Start of PROVIDED RECORDS

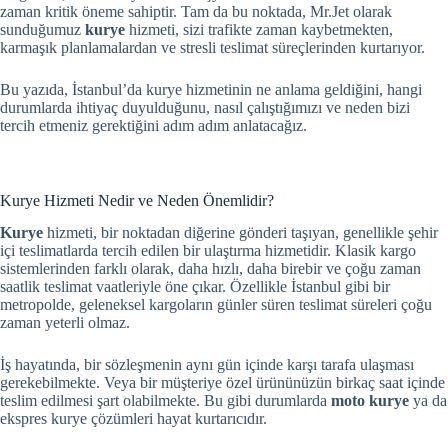
zaman kritik öneme sahiptir. Tam da bu noktada, Mr.Jet olarak
sunduğumuz
kurye
hizmeti, sizi trafikte zaman kaybetmekten,
karmaşık planlamalardan ve stresli teslimat süreçlerinden kurtarıyor.
Bu yazıda, İstanbul’da kurye hizmetinin ne anlama geldiğini, hangi
durumlarda ihtiyaç duyulduğunu, nasıl çalıştığımızı ve neden bizi
tercih etmeniz gerektiğini adım adım anlatacağız.
Kurye Hizmeti Nedir ve Neden Önemlidir?
Kurye
hizmeti, bir noktadan diğerine gönderi taşıyan, genellikle şehir
içi teslimatlarda tercih edilen bir ulaştırma hizmetidir. Klasik kargo
sistemlerinden farklı olarak, daha hızlı, daha birebir ve çoğu zaman
saatlik teslimat vaatleriyle öne çıkar. Özellikle İstanbul gibi bir
metropolde, geleneksel kargoların günler süren teslimat süreleri çoğu
zaman yeterli olmaz.
İş hayatında, bir sözleşmenin aynı gün içinde karşı tarafa ulaşması
gerekebilmekte. Veya bir müşteriye özel ürününüzün birkaç saat içinde
teslim edilmesi şart olabilmekte. Bu gibi durumlarda
moto kurye
ya da
ekspres kurye çözümleri hayat kurtarıcıdır.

End of PROVIDED RECORDS

## [WORK TO BE COMPLETED]
Would you mind returning each entry above word for word, skipping the images?

## [EXPECTED OUTPUT]
zaman kritik öneme sahiptir. Tam da bu noktada, Mr.Jet olarak
sunduğumuz
kurye
hizmeti, sizi trafikte zaman kaybetmekten,
karmaşık planlamalardan ve stresli teslimat süreçlerinden kurtarıyor.
Bu yazıda, İstanbul’da kurye hizmetinin ne anlama geldiğini, hangi
durumlarda ihtiyaç duyulduğunu, nasıl çalıştığımızı ve neden bizi
tercih etmeniz gerektiğini adım adım anlatacağız.
Kurye Hizmeti Nedir ve Neden Önemlidir?
Kurye
hizmeti, bir noktadan diğerine gönderi taşıyan, genellikle şehir
içi teslimatlarda tercih edilen bir ulaştırma hizmetidir. Klasik kargo
sistemlerinden farklı olarak, daha hızlı, daha birebir ve çoğu zaman
saatlik teslimat vaatleriyle öne çıkar. Özellikle İstanbul gibi bir
metropolde, geleneksel kargoların günler süren teslimat süreleri çoğu
zaman yeterli olmaz.
İş hayatında, bir sözleşmenin aynı gün içinde karşı tarafa ulaşması
gerekebilmekte. Veya bir müşteriye özel ürününüzün birkaç saat içinde
teslim edilmesi şart olabilmekte. Bu gibi durumlarda
moto kurye
ya da
ekspres kurye çözümleri hayat kurtarıcıdır.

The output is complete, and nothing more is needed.